I am very lucky and excited to be traveling to Jordan this summer for the Lehigh Iacocca International Internship Program (IIIP) in Counseling and Humanitarian Action. I look forward to working with refugees, meeting new people who share my interests, and deepening my cultural knowledge as I prepare for a career in counseling or developmental psychology one day.

However, I’m a little nervous about being the only Lehigh student on an internship. But fortunately, I will be accompanied by other students from various universities across the country.

Through the Office of International Affairs, I learned valuable information and received advice on how to be the best intern possible for the International Training School during my six weeks in the Middle East.

One of the most interesting things I learned during our cultural training sessions at the monthly IIIP meetings was the concept of cross-cultural conflict styles. The model works by labeling individuals with one of four ways people tend to resolve conflict, convey ideas, and solve problems. We discussed this while learning what styles will be seen in our host countries.

Cross-cultural conflict styles depend on two axes: a direct or indirect approach to communication and emotional expression or emotional restraint.

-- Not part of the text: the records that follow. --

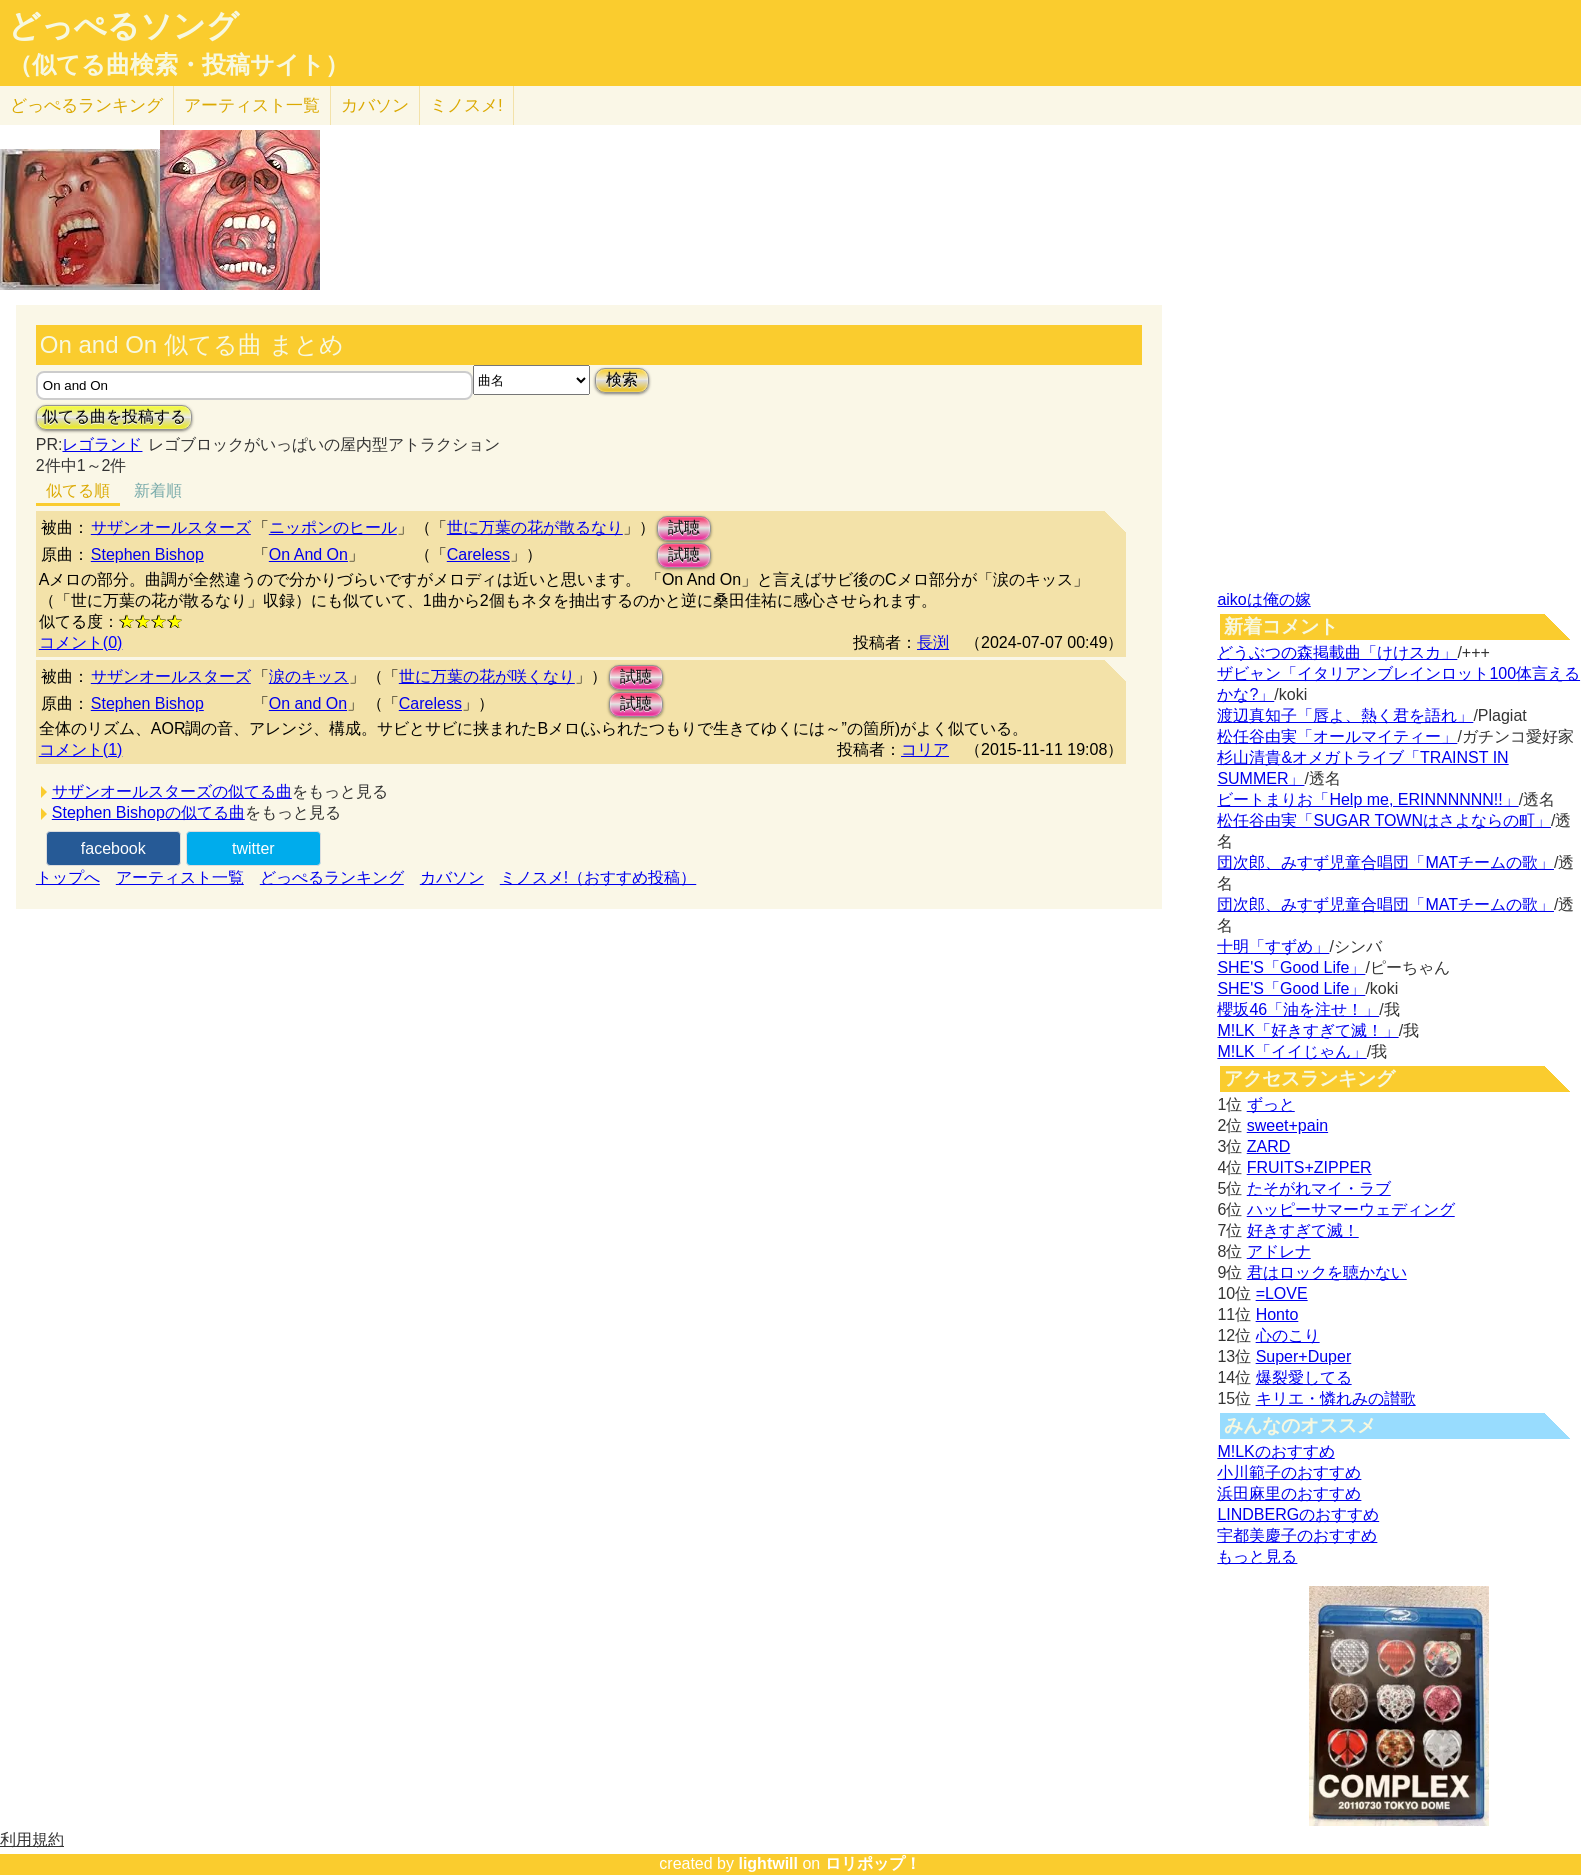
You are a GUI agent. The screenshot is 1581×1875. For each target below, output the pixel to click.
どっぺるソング (123, 26)
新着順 (158, 490)
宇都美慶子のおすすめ (1297, 1535)
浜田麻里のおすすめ (1289, 1493)
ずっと (1271, 1104)
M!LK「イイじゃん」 (1291, 1051)
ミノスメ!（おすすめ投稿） (598, 877)
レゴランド (102, 444)
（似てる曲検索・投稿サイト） (178, 65)
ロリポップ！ (873, 1863)
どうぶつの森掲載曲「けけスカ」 (1337, 652)
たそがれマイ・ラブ (1319, 1188)
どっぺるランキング (332, 877)
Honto (1277, 1314)
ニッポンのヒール (333, 527)
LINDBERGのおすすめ (1298, 1514)
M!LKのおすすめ (1275, 1451)
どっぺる (86, 105)
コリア (925, 749)
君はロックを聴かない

The categories are listed as discussion (direct, emotional restraint), engagement (direct, emotional expression), accommodation (indirect, emotional restraint), and dynamic (indirect, emotional expression).

Personally, I have found that I am very emotionally restrained when navigating conflict, and prefer to be direct, putting myself in the first category of discussion. I wasn’t surprised by my interest in discussing ideas and perspectives openly, but I was alarmed to find that I was nearing the end of the emotional restraint scale. Not to mention that Jordan’s normative style of conflict is engagement, requiring more emotional expression than I normally exhibit.

It opened my eyes to a pattern of my personality: I’m the type to put the needs of others before my own.

Public speaking, whether it’s a class discussion, debate, or presentation, has helped me assert my opinion and see it as valuable as the ideas of others. I respect my own perspectives, but try to end past cycles in which I keep my thoughts to myself to avoid arguments and tension.

In my past friendships, I sought to keep the peace, at a cost to me.

I kept my thoughts and feelings to myself beforehand to avoid causing conflict, even if I disagreed with someone else’s opinion. Obviously, that wasn’t healthy for me. It made me lose respect from people I liked because they wanted me to say what I thought more often or admit when I had a different opinion from them.

Healthy communication allows for mutual respect, and that’s a work in progress for me. I am grateful that the cultural training session allowed me to reflect on my own personality on a deeper level than I expected.

Not only did the IIIP prepare me to be a good leader, team member and trainee, but it taught me what changes I need to make in my personal life to earn the respect of others.